(Transcribed page contents)
__________________________________________________
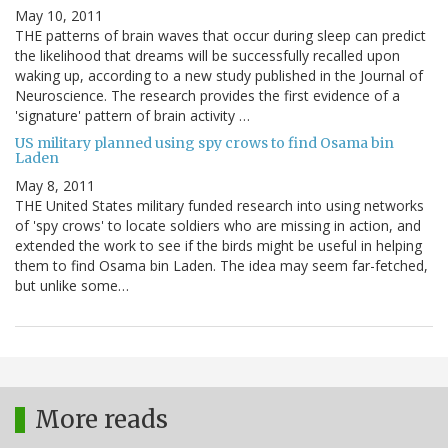
May 10, 2011
THE patterns of brain waves that occur during sleep can predict
the likelihood that dreams will be successfully recalled upon
waking up, according to a new study published in the Journal of
Neuroscience. The research provides the first evidence of a
'signature' pattern of brain activity …
US military planned using spy crows to find Osama bin
Laden
May 8, 2011
THE United States military funded research into using networks
of 'spy crows' to locate soldiers who are missing in action, and
extended the work to see if the birds might be useful in helping
them to find Osama bin Laden. The idea may seem far-fetched,
but unlike some…
More reads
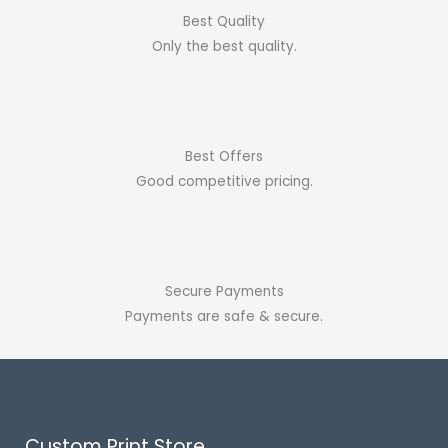
Best Quality
Only the best quality.
Best Offers
Good competitive pricing.
Secure Payments
Payments are safe & secure.
Custom Print Store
__________________________________________________
**Requirement**. Every line from the first line of the entries above through the line with "Secure Payments" must be repeated exactly, and pictures must not be.

**Reply to the task**.
May 10, 2011
THE patterns of brain waves that occur during sleep can predict
the likelihood that dreams will be successfully recalled upon
waking up, according to a new study published in the Journal of
Neuroscience. The research provides the first evidence of a
'signature' pattern of brain activity …
US military planned using spy crows to find Osama bin
Laden
May 8, 2011
THE United States military funded research into using networks
of 'spy crows' to locate soldiers who are missing in action, and
extended the work to see if the birds might be useful in helping
them to find Osama bin Laden. The idea may seem far-fetched,
but unlike some…
More reads
Best Quality
Only the best quality.
Best Offers
Good competitive pricing.
Secure Payments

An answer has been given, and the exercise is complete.